A B.C. Supreme Court judge has grounded an Air Canada cabin cleaner’s bid to appeal her firing for stealing a handful of almond packages and lotion.
Neena Cheema worked 17 years for the airline, but was fired in February 2016 after she pocketed four unopened packages of almonds and a tube of unused hand lotion left by a passenger in a plane’s first class section. Cheema was in a rush and forgot the items were in her pocket, instead of throwing them in the garbage.
While subsequently meeting a supervisor to talk about vacation scheduling, Cheema discovered the items were in her pocket and gave them to the supervisor.

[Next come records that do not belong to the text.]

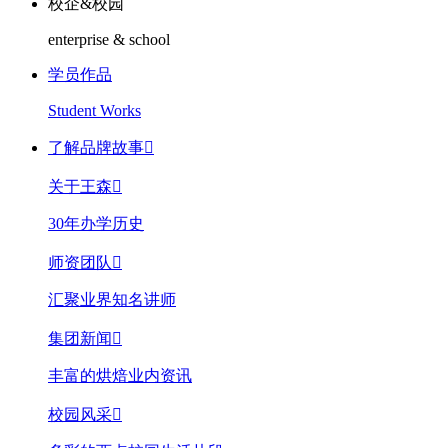
校企&校园
enterprise & school
学员作品
Student Works
了解品牌故事

关于王森

30年办学历史
师资团队

汇聚业界知名讲师
集团新闻

丰富的烘焙业内资讯
校园风采
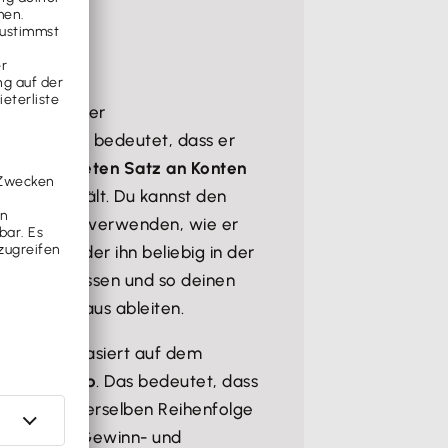
 04?
n sogenannter
ahmen. Das bedeutet, dass er
 vorbereiteten Satz an Konten
lassen
enthält. Du kannst den
tweder so verwenden, wie er
t wurde, oder ihn beliebig in der
tware anpassen und so deinen
tenplan daraus ableiten.
n SKR 04 basiert auf dem
rungsprinzip
. Das bedeutet, dass
r Konten derselben Reihenfolge
 und in der Gewinn- und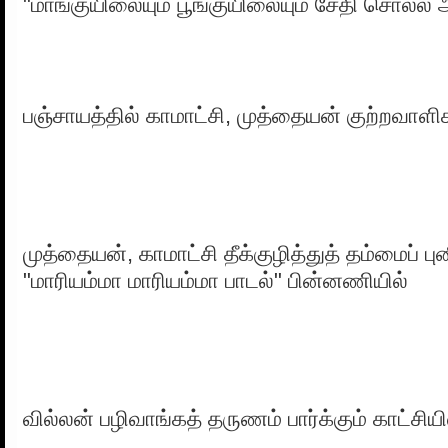
"மாங்குயிலையும் பூங்குயிலையும் சேதி சொல்ல
பஞ்சாயத்தில் காமாட்சி, முத்தையன் குற்றவாள
முத்தையன், காமாட்சி தீக்குழித்துத் தம்மைப் புன
"மாரியம்மா மாரியம்மா பாடல்" பின்னணியில்
வில்லன் பழிவாங்கத் தருணம் பார்க்கும் காட்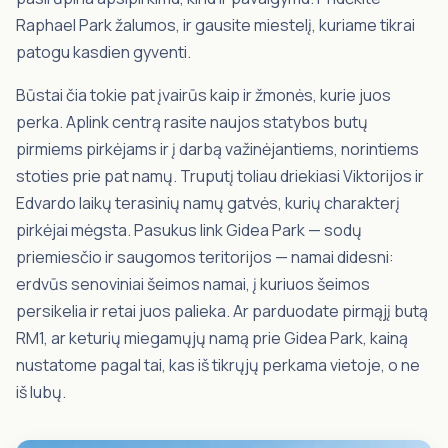
Raphael Park žalumos, ir gausite miestelį, kuriame tikrai
patogu kasdien gyventi.
Būstai čia tokie pat įvairūs kaip ir žmonės, kurie juos
perka. Aplink centrą rasite naujos statybos butų
pirmiems pirkėjams ir į darbą važinėjantiems, norintiems
stoties prie pat namų. Truputį toliau driekiasi Viktorijos ir
Edvardo laikų terasinių namų gatvės, kurių charakterį
pirkėjai mėgsta. Pasukus link Gidea Park — sodų
priemiesčio ir saugomos teritorijos — namai didesni:
erdvūs senoviniai šeimos namai, į kuriuos šeimos
persikelia ir retai juos palieka. Ar parduodate pirmąjį butą
RM1, ar keturių miegamųjų namą prie Gidea Park, kainą
nustatome pagal tai, kas iš tikrųjų perkama vietoje, o ne
iš lubų.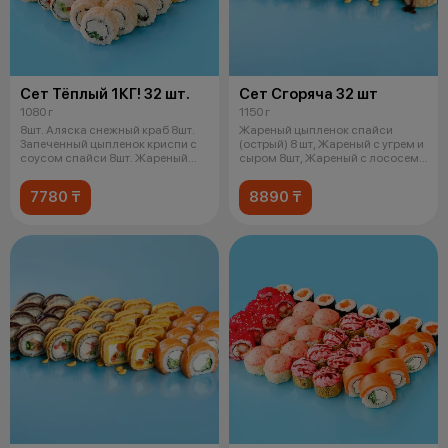
Сет Тёплый 1КГ! 32 шт.
Сет Сгоряча 32 шт
1080 г
1150 г
8шт. Аляска снежный краб 8шт.
Жареный цыпленок спайси
Запеченный цыпленок криспи с
(острый) 8 шт, Жареный с угрем и
соусом спайси 8шт. Жареный
сыром 8шт, Жареный с лососем
снеж
унаг
7780 ₸
8890 ₸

The supervisor then reported the incident to her superior and claimed Cheema offered the items as a bribe. Cheema was called for an investigation hearing that she attended with a shop steward from her union, International Association of Machinists and Aerospace Workers lodge 140. Cheema was suspended pending discharge.
An arbitrator and judge upheld the firing, but the judge referred the case to another arbitrator. This time it was veteran arbitrator Vince Ready who came to the same conclusion.
On June 5, Justice Jasvinder Basran denied Cheema standing to pursue another judicial review. Her only avenue of appeal is to the Canadian Industrial Relations Board.
Basran found that the collective agreement does not make workers individual parties to grievances or arbitrations, because they are contracts between the union and the employer.
“Following certification, the employer loses the right to negotiate directly with the employees, and the union takes on the exclusive responsibility to negotiate on their behalf,” Basran ruled. “Under a collective agreement, administering grievances is one of a union’s essential roles.”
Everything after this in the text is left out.